• [WORK TO COMPLETE]
Nothing but the lines from the one that contains "choose one that" through the end of the data should be reproduced, and each must match exactly.

[Dataset records]
=== Begin Enclosure ===
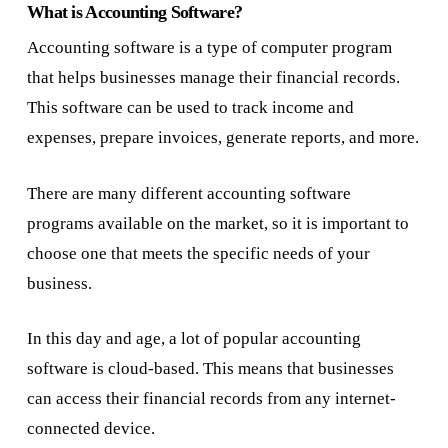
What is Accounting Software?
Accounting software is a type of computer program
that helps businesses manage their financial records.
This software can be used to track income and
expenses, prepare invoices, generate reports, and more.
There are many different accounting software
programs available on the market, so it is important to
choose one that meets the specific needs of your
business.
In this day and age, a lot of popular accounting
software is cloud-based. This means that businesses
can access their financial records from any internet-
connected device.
=== End Enclosure ===
• [EXERCISE RESULT]
choose one that meets the specific needs of your
business.
In this day and age, a lot of popular accounting
software is cloud-based. This means that businesses
can access their financial records from any internet-
connected device.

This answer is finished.